Scope and methodology

Investment in industrial human capital can be an expensive and uncertain proposition, since there is a considerable gestation period before investment benefits can be realized. A longer-term development horizon is necessary to formulate appropriate strategies which could sustain and enhance the potential of the large female labour force which has recently emerged in the textile and garment industry. In order to grasp the present situation and predict what may occur in the future, the textile and garment industries have to be placed in a broader context of industrial development associated with technological and labour market restructuring. Empirical studies of industrial development in the Asian region have identified four development stages (see Table 5.1), characterized by changes in four parameters:

· natural and social resource endowments;
· the level of industrialization;
· technological capabilities and human resources; and
· government policy environment.3

Although the focus of the study is on technology, it is important to view all four parameters as interdependent variables which affect not only the overall industrialization process but also the development of industrial sectors and the position of women within them.

These phases do not inevitably succeed one other, but they can be recognized as common features of industrialization in the more advanced countries in the Asian region. The four-phase model provides a useful analytical tool to be applied to the empirical evidence presented in the study. In terms of their overall level of industrial development, Bangladesh would be in the first phase and Indonesia and Thailand in the second phase, with Thailand on the verge of transition into the third phase. Japan and the newly industrialized economies are in the third and fourth phase.

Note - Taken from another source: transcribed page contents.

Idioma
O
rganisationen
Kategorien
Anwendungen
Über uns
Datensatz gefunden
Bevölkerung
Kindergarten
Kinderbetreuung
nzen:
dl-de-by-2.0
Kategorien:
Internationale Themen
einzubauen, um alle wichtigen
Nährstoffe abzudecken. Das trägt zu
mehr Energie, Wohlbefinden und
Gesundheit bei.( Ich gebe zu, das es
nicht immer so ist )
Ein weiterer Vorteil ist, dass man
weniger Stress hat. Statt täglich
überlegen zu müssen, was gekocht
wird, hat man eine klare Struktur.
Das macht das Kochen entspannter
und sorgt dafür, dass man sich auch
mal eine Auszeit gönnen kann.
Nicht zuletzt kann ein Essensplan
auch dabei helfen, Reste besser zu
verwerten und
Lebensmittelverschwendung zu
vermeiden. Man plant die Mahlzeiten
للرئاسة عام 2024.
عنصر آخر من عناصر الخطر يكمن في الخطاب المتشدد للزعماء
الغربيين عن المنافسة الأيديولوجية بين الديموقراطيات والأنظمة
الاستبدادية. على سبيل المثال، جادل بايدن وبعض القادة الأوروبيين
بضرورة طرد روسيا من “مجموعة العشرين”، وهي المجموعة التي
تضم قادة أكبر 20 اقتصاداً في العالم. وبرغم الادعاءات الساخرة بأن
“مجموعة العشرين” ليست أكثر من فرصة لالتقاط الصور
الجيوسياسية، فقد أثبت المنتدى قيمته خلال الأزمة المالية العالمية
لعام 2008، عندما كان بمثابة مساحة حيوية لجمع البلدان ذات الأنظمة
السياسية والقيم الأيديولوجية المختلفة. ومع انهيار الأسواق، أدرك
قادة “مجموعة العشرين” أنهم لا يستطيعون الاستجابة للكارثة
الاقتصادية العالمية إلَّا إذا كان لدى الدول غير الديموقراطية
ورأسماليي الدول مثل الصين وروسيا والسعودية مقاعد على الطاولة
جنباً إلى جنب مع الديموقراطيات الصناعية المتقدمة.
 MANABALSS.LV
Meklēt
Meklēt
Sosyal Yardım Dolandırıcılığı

In the study, technology includes machinery and equipment, know-how or skills, information on new trends, and forms of organization. The role of women is considered in the light of a quantitative and qualitative assessment of women's participation in the production of textiles and garments, including where possible a discussion of the economic and social constraints which have produced gender bias. Due to the lack of data on women's contribution in terms of economic indicators such as productivity or share in the value added, more general indicators such as participation rate, occupational mobility, educational achievements, etc. had to be used.

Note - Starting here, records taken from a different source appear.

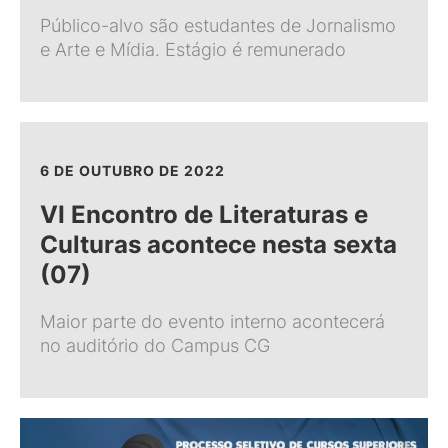
Público-alvo são estudantes de Jornalismo
e Arte e Mídia. Estágio é remunerado
6 DE OUTUBRO DE 2022
VI Encontro de Literaturas e
Culturas acontece nesta sexta
(07)
Maior parte do evento interno acontecerá
no auditório do Campus CG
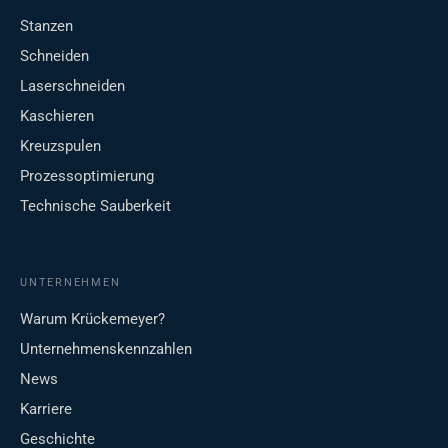
Stanzen
Schneiden
Laserschneiden
Kaschieren
Kreuzspulen
Prozessoptimierung
Technische Sauberkeit
UNTERNEHMEN
Warum Krückemeyer?
Unternehmenskennzahlen
News
Karriere
Geschichte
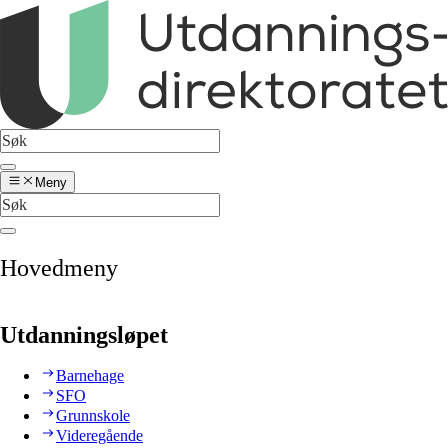
Meny
Hovedmeny
Utdanningsløpet
Barnehage
SFO
Grunnskole
Videregående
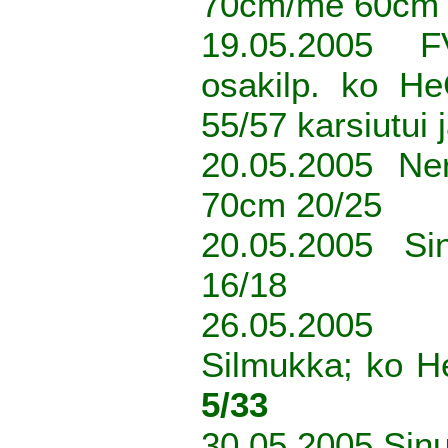
70cm/me 60cm 
19.05.2005 
osakilp. ko H
55/57 karsiutui 
20.05.2005 Ne
70cm 20/25
20.05.2005 
16/18
26.05.2005 
Silmukka; ko 
5/33
30.05.2005 Sin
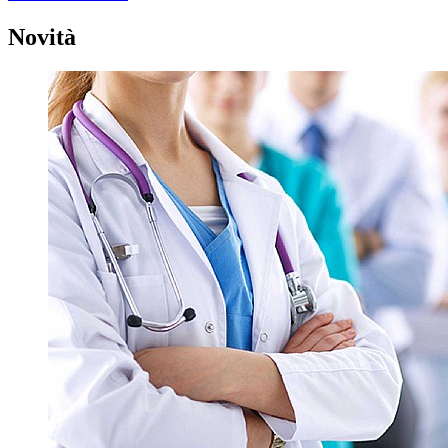
Novità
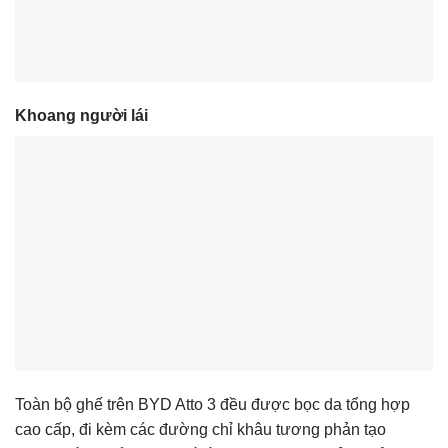
Khoang người lái
Toàn bộ ghế trên BYD Atto 3 đều được bọc da tổng hợp
cao cấp, đi kèm các đường chỉ khâu tương phản tạo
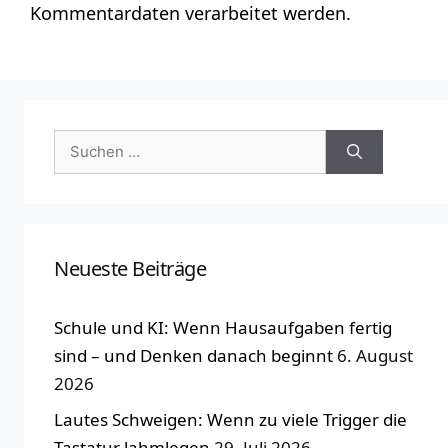
Kommentardaten verarbeitet werden.
Suchen
nach:
Neueste Beiträge
Schule und KI: Wenn Hausaufgaben fertig
sind – und Denken danach beginnt
6. August
2026
Lautes Schweigen: Wenn zu viele Trigger die
Tastatur lahmlegen
29. Juli 2026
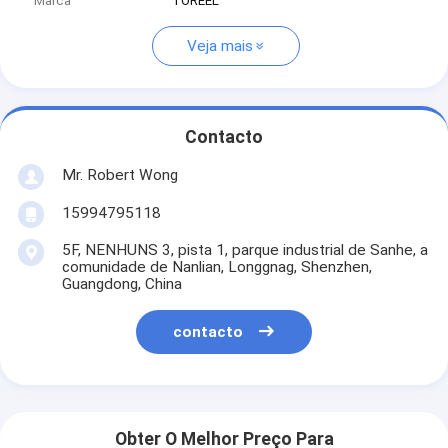
Marca
TOREEL
Veja mais
Contacto
Mr. Robert Wong
15994795118
5F, NENHUNS 3, pista 1, parque industrial de Sanhe, a
comunidade de Nanlian, Longgnag, Shenzhen,
Guangdong, China
contacto
Obter O Melhor Preço Para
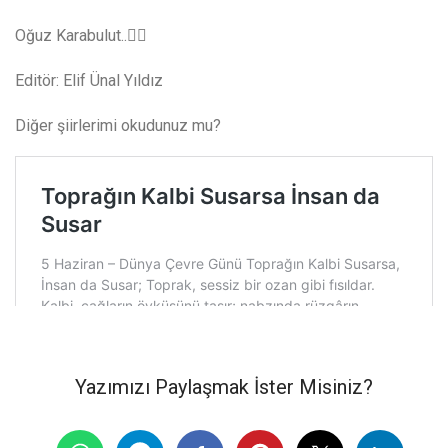
Oğuz Karabulut..✍🏻
Editör: Elif Ünal Yıldız
Diğer şiirlerimi okudunuz mu?
Yazımızı Paylaşmak İster Misiniz?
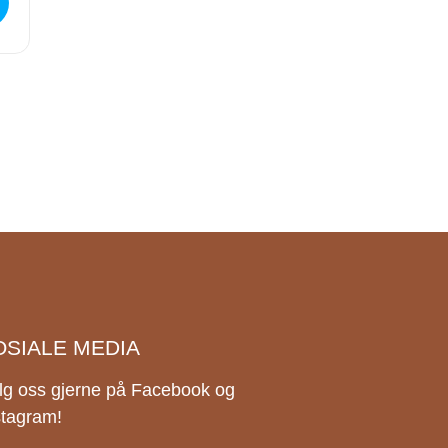
OSIALE MEDIA
lg oss gjerne på Facebook og
stagram!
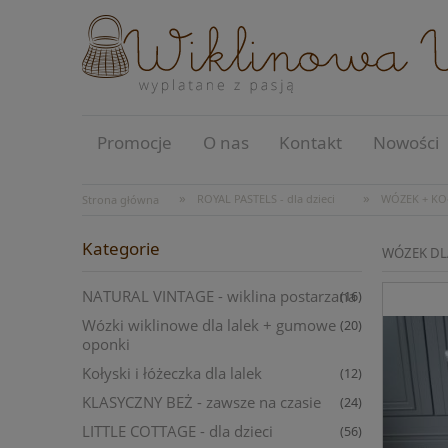
Promocje
O nas
Kontakt
Nowości
»
»
ROYAL PASTELS - dla dzieci
WÓZEK + KO
Strona główna
Kategorie
WÓZEK DLA
NATURAL VINTAGE - wiklina postarzana
(16)
Wózki wiklinowe dla lalek + gumowe
(20)
oponki
Kołyski i łóżeczka dla lalek
(12)
KLASYCZNY BEŻ - zawsze na czasie
(24)
LITTLE COTTAGE - dla dzieci
(56)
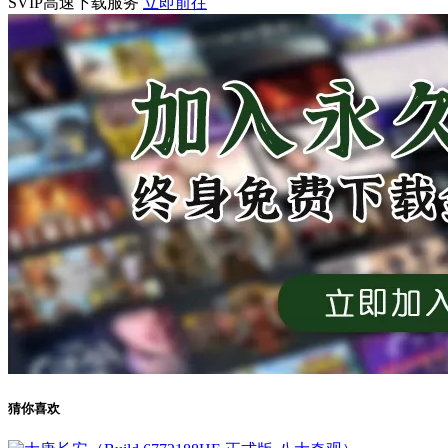
SVIP高速下载服务
立即前往
猜你喜欢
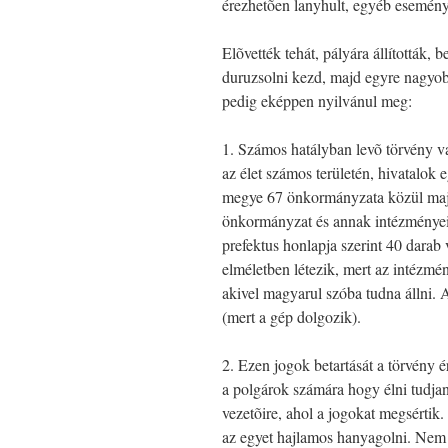
érezhetõen lanyhult, egyéb eseménye
Elõvették tehát, pályára állították,
duruzsolni kezd, majd egyre nagyob
pedig eképpen nyilvánul meg:
1. Számos hatályban levõ törvény va
az élet számos területén, hivatalok
megye 67 önkormányzata közül majd 
önkormányzat és annak intézményei,
prefektus honlapja szerint 40 darab 
elméletben létezik, mert az intézmé
akivel magyarul szóba tudna állni. 
(mert a gép dolgozik).
2. Ezen jogok betartását a törvény é
a polgárok számára hogy élni tudjan
vezetõire, ahol a jogokat megsérti
az egyet hajlamos hanyagolni. Nem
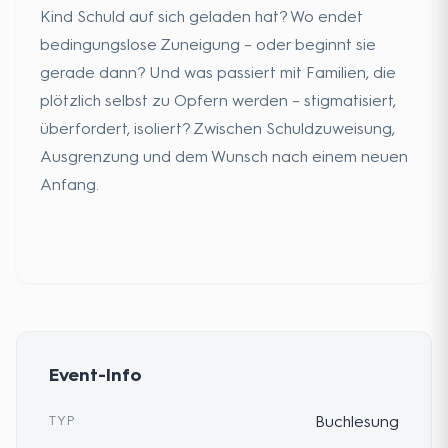
Kind Schuld auf sich geladen hat? Wo endet
bedingungslose Zuneigung – oder beginnt sie
gerade dann? Und was passiert mit Familien, die
plötzlich selbst zu Opfern werden – stigmatisiert,
überfordert, isoliert? Zwischen Schuldzuweisung,
Ausgrenzung und dem Wunsch nach einem neuen
Anfang.
Event-Info
TYP
Buchlesung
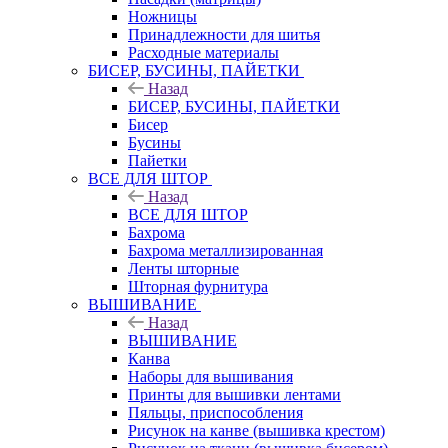
Ножницы
Принадлежности для шитья
Расходные материалы
БИСЕР, БУСИНЫ, ПАЙЕТКИ
Назад
БИСЕР, БУСИНЫ, ПАЙЕТКИ
Бисер
Бусины
Пайетки
ВСЕ ДЛЯ ШТОР
Назад
ВСЕ ДЛЯ ШТОР
Бахрома
Бахрома металлизированная
Ленты шторные
Шторная фурнитура
ВЫШИВАНИЕ
Назад
ВЫШИВАНИЕ
Канва
Наборы для вышивания
Принты для вышивки лентами
Пяльцы, приспособления
Рисунок на канве (вышивка крестом)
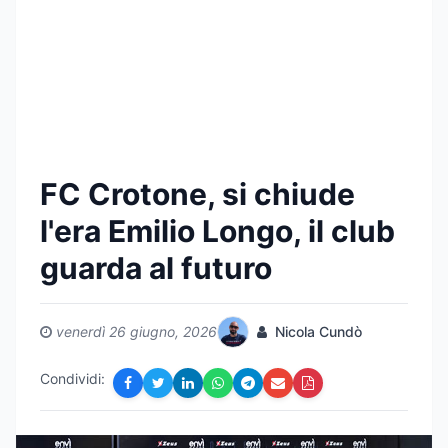
FC Crotone, si chiude
l'era Emilio Longo, il club
guarda al futuro
venerdì 26 giugno, 2026
Nicola Cundò
Condividi:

The impact of new technology which is considered here includes any change in the position of women in the textile and garment industry, both quantitative and qualitative. The indirect impact of technologies in use in other countries on the competitiveness of Asian developing countries is as important as the direct impact from the introduction of new technologies in Asia. The. indirect impact is actually of more immediate relevance for Bangladesh, Indonesia and Thailand.

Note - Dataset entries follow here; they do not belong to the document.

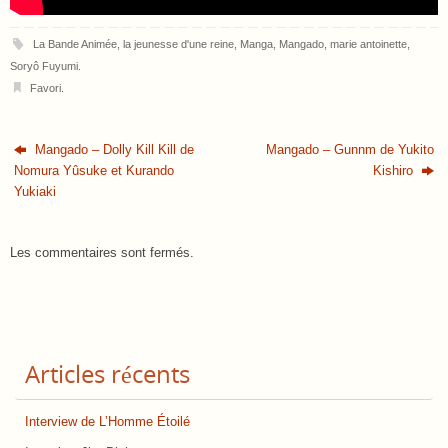
La Bande Animée
,
la jeunesse d'une reine
,
Manga
,
Mangado
,
marie antoinette
,
Soryô Fuyumi
.
Favori
.
Mangado – Dolly Kill Kill de
Mangado – Gunnm de Yukito
Nomura Yûsuke et Kurando
Kishiro
Yukiaki
Les commentaires sont fermés.
Articles récents
Interview de L’Homme Étoilé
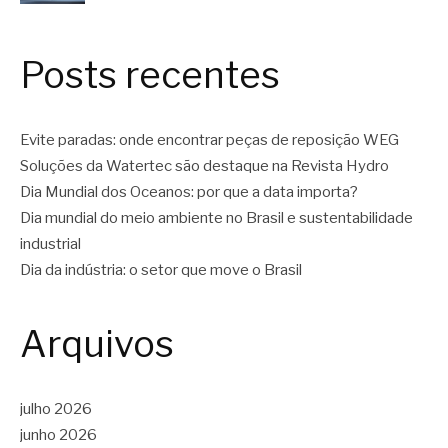
Posts recentes
Evite paradas: onde encontrar peças de reposição WEG
Soluções da Watertec são destaque na Revista Hydro
Dia Mundial dos Oceanos: por que a data importa?
Dia mundial do meio ambiente no Brasil e sustentabilidade
industrial
Dia da indústria: o setor que move o Brasil
Arquivos
julho 2026
junho 2026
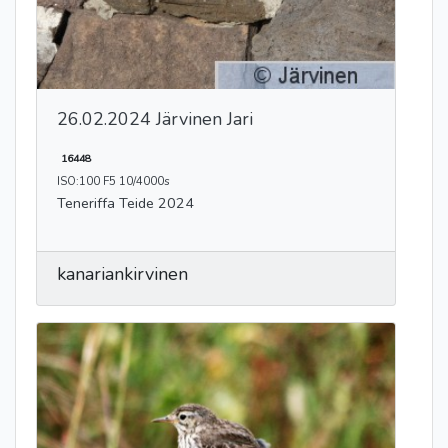
26.02.2024 Järvinen Jari
16448
ISO:100 F5 10/4000s
Teneriffa Teide 2024
kanariankirvinen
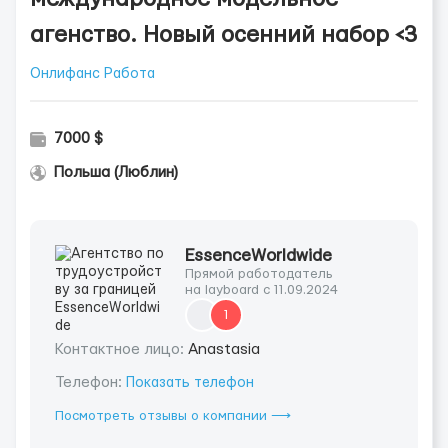
агенство. Новый осенний набор <3
Онлифанс Работа
7000 $
Польша (Люблин)
EssenceWorldwide
Прямой работодатель
на layboard с 11.09.2024
1
Контактное лицо:
Anastasia
Телефон:
Показать телефон
Посмотреть отзывы о компании ⟶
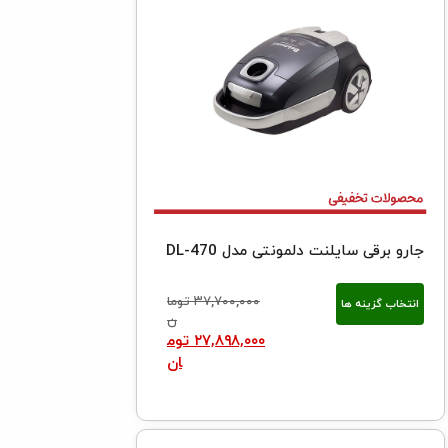
جارو برقی سایلنت دلمونتی مدل DL-470
۳۷,۷۰۰,۰۰۰
توما
انتخاب گزینه ها
ن
۲۷,۸۹۸,۰۰۰
توم
ان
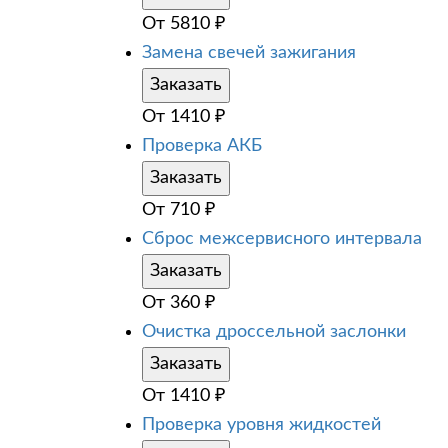
От
5810
₽
Замена свечей зажигания
Заказать
От
1410
₽
Проверка АКБ
Заказать
От
710
₽
Сброс межсервисного интервала
Заказать
От
360
₽
Очистка дроссельной заслонки
Заказать
От
1410
₽
Проверка уровня жидкостей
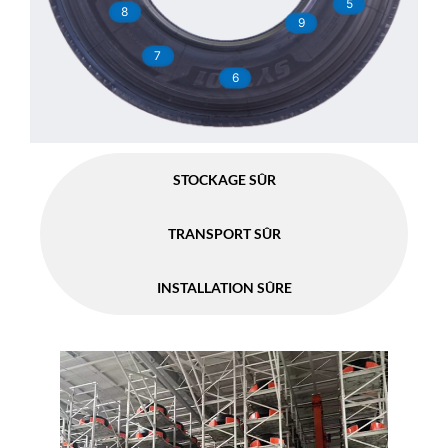
5
8
9
7
6
STOCKAGE SÛR
TRANSPORT SÛR
INSTALLATION SÛRE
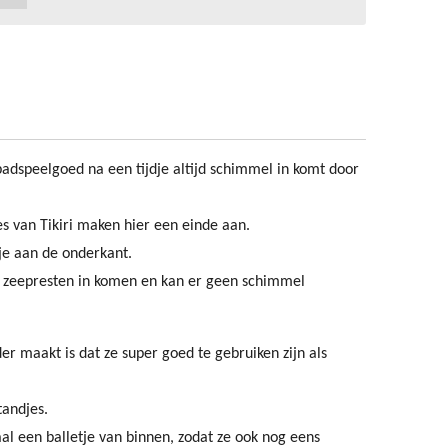
 badspeelgoed na een tijdje altijd schimmel in komt door
s van Tikiri maken hier een einde aan.
je aan de onderkant.
f zeepresten in komen en kan er geen schimmel
er maakt is dat ze super goed te gebruiken zijn als
andjes.
al een balletje van binnen, zodat ze ook nog eens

Table 5.1 Characteristics of four development stages of the textile and garment industry


Stage I

Stage II

Stage III

Stage IV

Use of endowments: competitiveness

abundant natural resources (cotton silk) and/or low cost labour

abundant natural resources(cotton, silk) and/or low cost labour

human capital and technology

high technological capabilities(invention, adaptation. application) and highly-skilled manpower: key role of support infrastructure

Composition of MVA (manufacturing value added): industrial structure

light consumer industries; mass production of low VA(value added) products benefiting from economies of scale; dominance of state-owned enterprises

-horizontal expansion: same products and factor inputs
- vertical expansion: higher VA products

dominance of intermediate and capital goods branches; consolidation/ streamlining; shedding labour-intensive industries and processes

dominance of service sector including a large proportion of industry related services previously included under industry; vertical integration and cooperation; concentration on high VA products for the upper-end market

Technological capabilities: level of technology; HRD/training; position of women

semi-automatic labour-intensive technology using abundant unskilled labour force; apprenticeship and on-the-job training sufficient; opportunity costs of manufacturing labour force are close to zero for men and women alike; preference for women based upon the nature and tradition of tasks

mix of labour and capital-intensive technology; increasing importance of vocational qualifications an din-service training; increasing occupational polarization between male and female labour force; opportunity costs of labour in the light, low VA industries are higher for men than women; preference for women based upon cost advantage

increasing automation to compensate for rising labour costs; demand for semi-skilled and high-skilled production labour force; increasing demand for management and marketing expertise; increasing occupational and wage disparity between women and men due to educational and training differences; low cost of female labour loses its prime importance as other factors enter the cost structure women are leaving the industry for the service sector

highly automated; use of the newest technology responding to changing market conditions rather than changes in factor costs; highly educated or trained manpower; emphasis on multi-skilling; organized in-service training or retraining, and R&D; lack of technical education marginalizes women in industry; more opportunities in the supportive services

Government policies: social/economic; women specific

import protection/infant industry argument; for foreign investment/ employment creation policies; labour legislation including selective protection measures for female labour force

export promotion; incentives local and foreign investors; cooperation infrastructure; localization policies; selective protection measures for female labour force

provision of enabling environment for training and technology with industry in training and education; promotion of equal employment opportunities and wages equality between men and women; social services

cooperation with industry on development (science parks, projects); promotion of women's social and economic status(provision of social services and non-discriminatory legislation)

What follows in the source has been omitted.